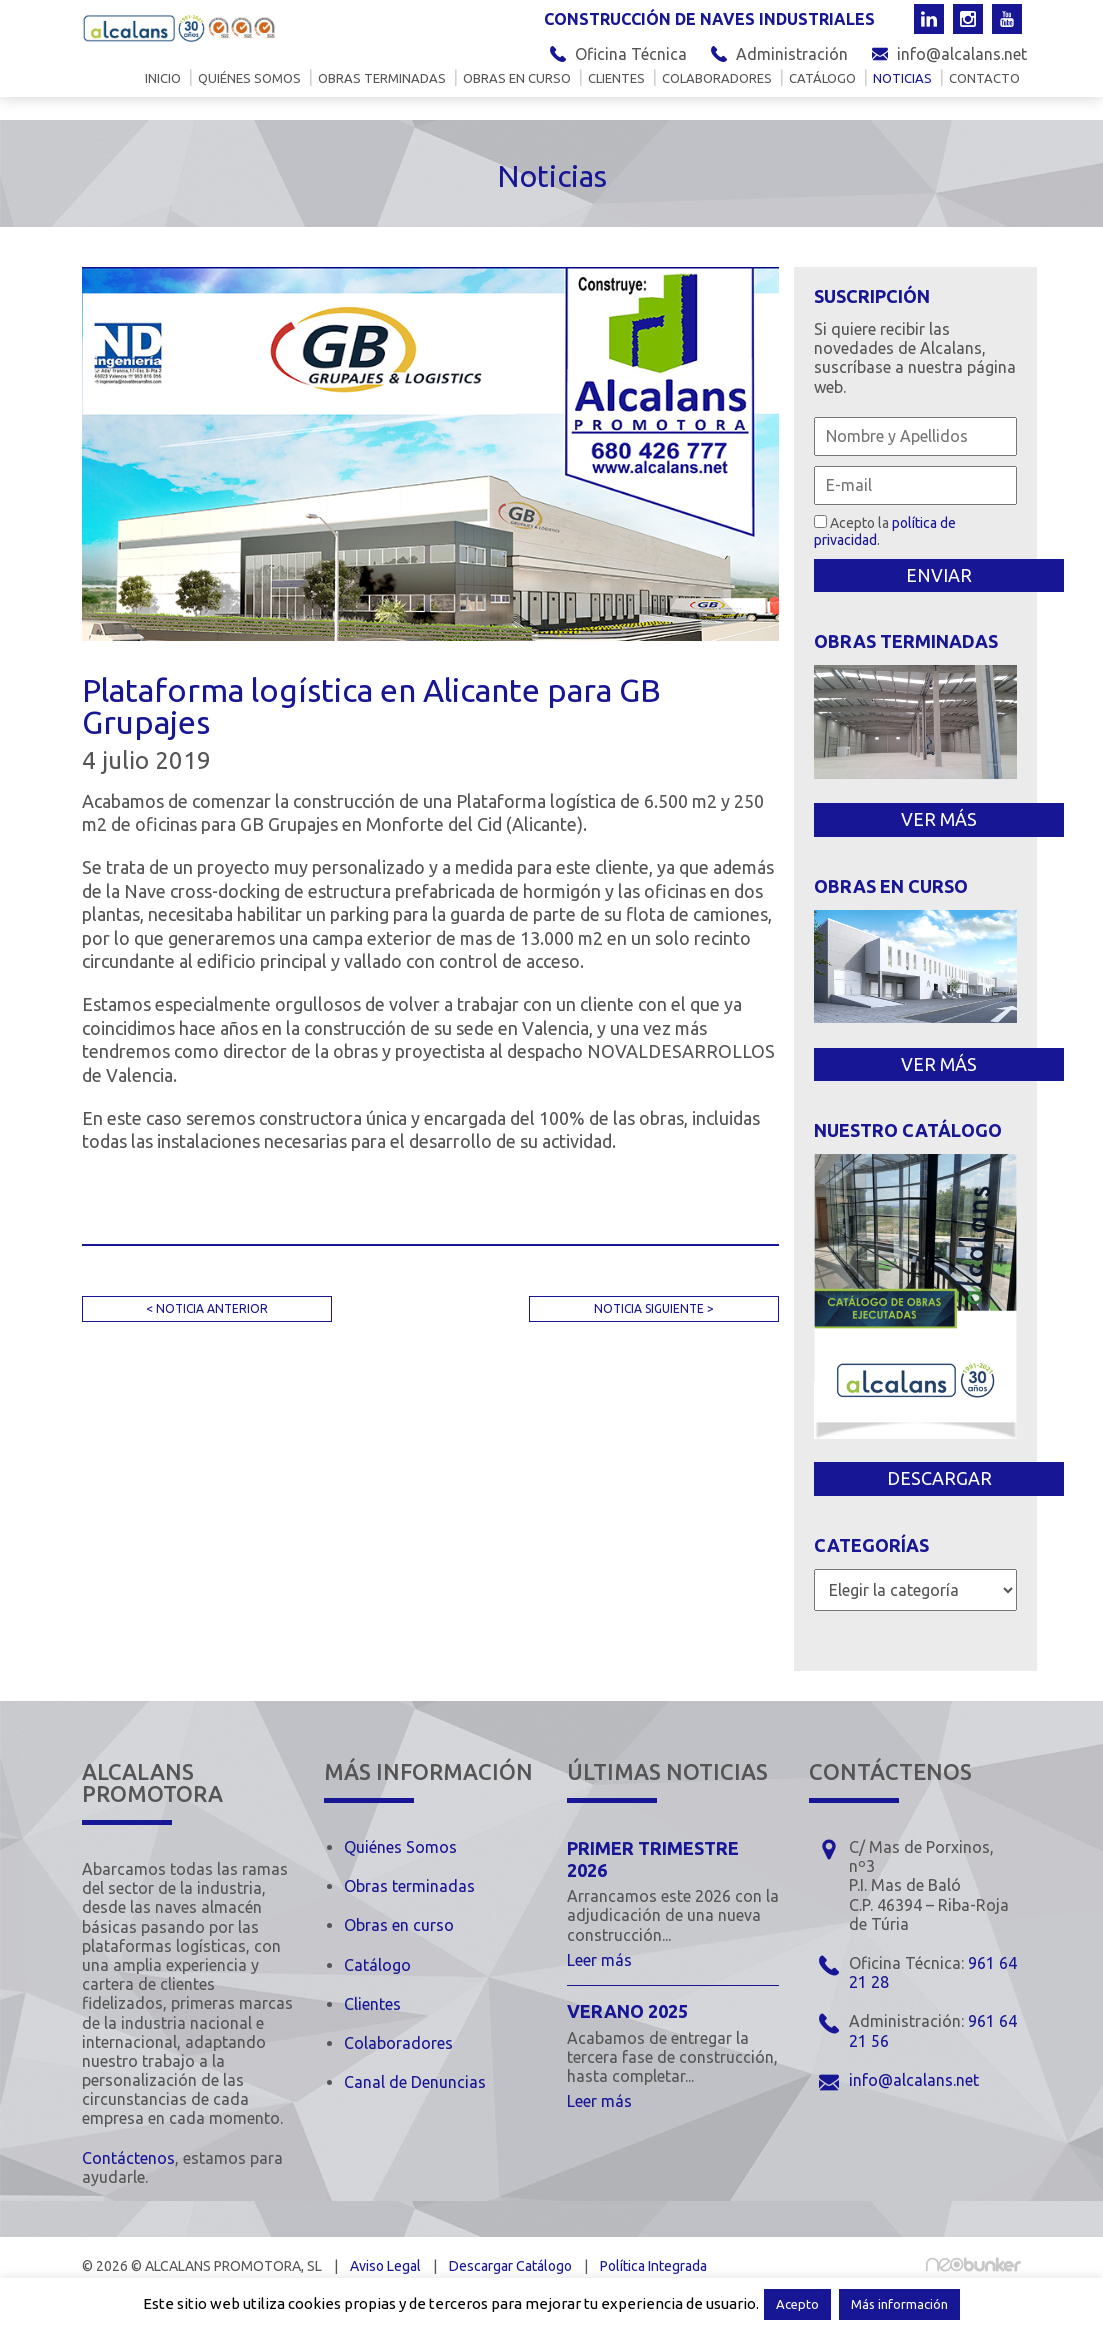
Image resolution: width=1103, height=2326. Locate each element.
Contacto (984, 78)
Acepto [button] (797, 2304)
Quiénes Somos (400, 1847)
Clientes (616, 78)
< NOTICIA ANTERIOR (207, 1308)
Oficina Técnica (631, 54)
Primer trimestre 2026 (653, 1859)
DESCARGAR (939, 1478)
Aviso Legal (385, 2266)
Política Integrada (653, 2266)
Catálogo (822, 78)
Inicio (163, 78)
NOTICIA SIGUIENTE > (654, 1308)
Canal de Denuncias (415, 2082)
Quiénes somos (249, 78)
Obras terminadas (382, 78)
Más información (899, 2304)
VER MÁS (939, 819)
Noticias (902, 78)
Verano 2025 (627, 2011)
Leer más (599, 1960)
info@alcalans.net (962, 54)
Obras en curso (517, 78)
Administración (792, 54)
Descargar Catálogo (510, 2266)
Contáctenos (128, 2158)
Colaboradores (717, 78)
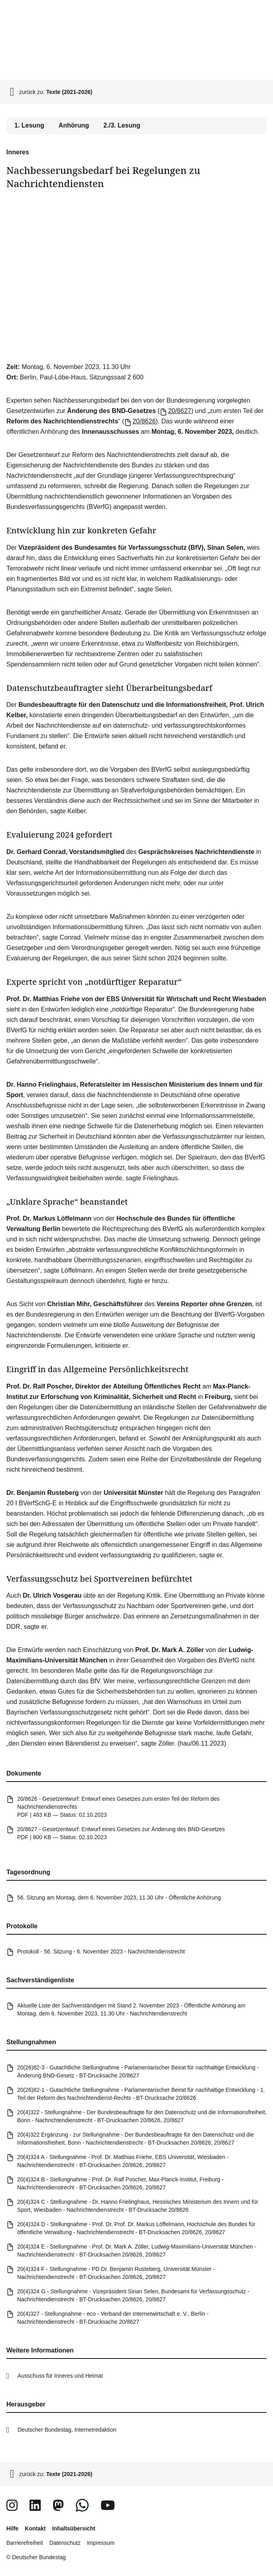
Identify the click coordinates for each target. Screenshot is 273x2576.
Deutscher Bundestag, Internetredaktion (67, 2429)
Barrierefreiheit (24, 2543)
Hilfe (12, 2528)
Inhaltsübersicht (73, 2528)
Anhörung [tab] (74, 125)
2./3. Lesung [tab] (121, 125)
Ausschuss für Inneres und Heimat (60, 2375)
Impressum (101, 2543)
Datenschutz (65, 2543)
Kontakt (35, 2528)
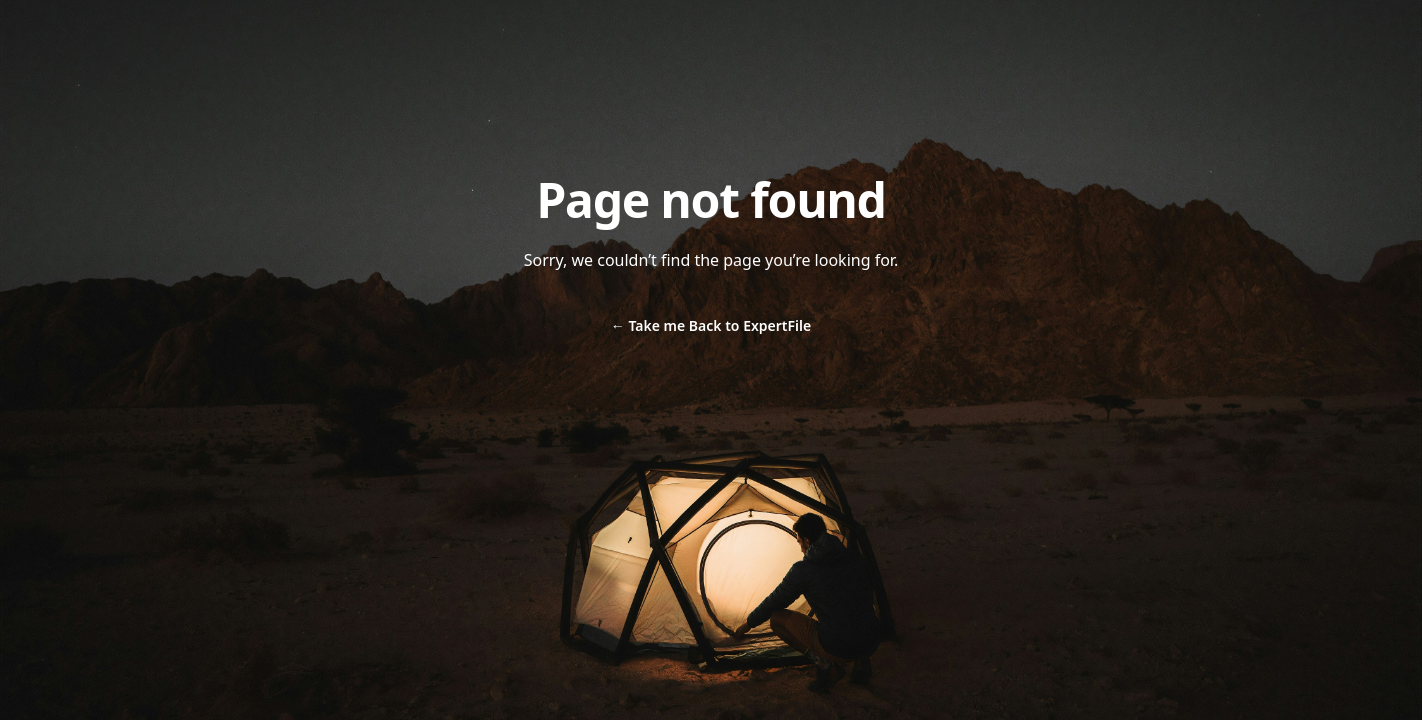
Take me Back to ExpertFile (711, 325)
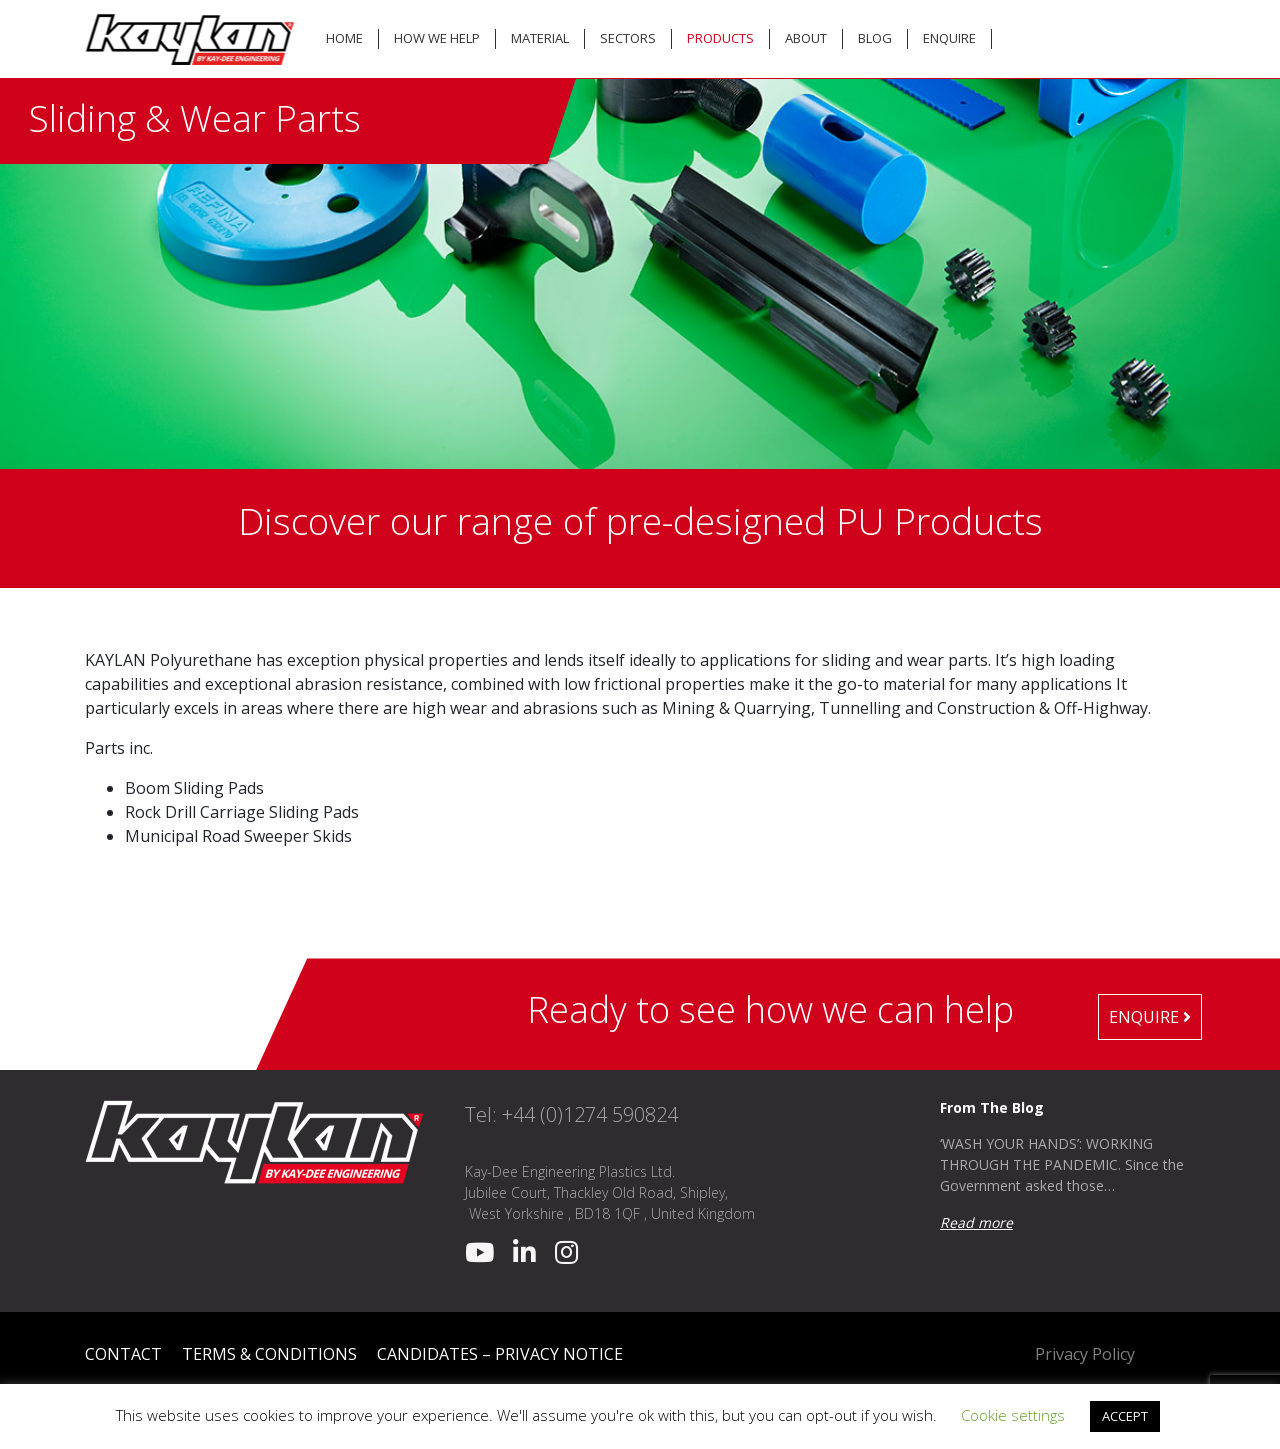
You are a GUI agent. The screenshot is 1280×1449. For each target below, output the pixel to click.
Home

#### TASK PROMPT:
Word for word, restate the records shown above, minus the pictures.

#### ANSWER BOX:
Image resolution: width=1103, height=2326. Locate each element.
Contacto (984, 78)
Acepto [button] (797, 2304)
Quiénes Somos (400, 1847)
Clientes (616, 78)
< NOTICIA ANTERIOR (207, 1308)
Oficina Técnica (631, 54)
Primer trimestre 2026 (653, 1859)
DESCARGAR (939, 1478)
Aviso Legal (385, 2266)
Política Integrada (653, 2266)
Catálogo (822, 78)
Inicio (163, 78)
NOTICIA SIGUIENTE > (654, 1308)
Canal de Denuncias (415, 2082)
Quiénes somos (249, 78)
Obras terminadas (382, 78)
Más información (899, 2304)
VER MÁS (939, 819)
Noticias (902, 78)
Verano 2025 (627, 2011)
Leer más (599, 1960)
info@alcalans.net (962, 54)
Obras en curso (517, 78)
Administración (792, 54)
Descargar Catálogo (510, 2266)
Contáctenos (128, 2158)
Colaboradores (717, 78)
Identify the click coordinates for each target. Screenshot is 273x2576.
Deutscher Bundestag, Internetredaktion (67, 2429)
Barrierefreiheit (24, 2543)
Hilfe (12, 2528)
Inhaltsübersicht (73, 2528)
Anhörung [tab] (74, 125)
2./3. Lesung [tab] (121, 125)
Ausschuss für Inneres und Heimat (60, 2375)
Impressum (101, 2543)
Datenschutz (65, 2543)
Kontakt (35, 2528)
Take me Back to ExpertFile (711, 325)
You are a GUI agent. The screenshot is 1280×1449. For each target below, output the pixel to click.
Home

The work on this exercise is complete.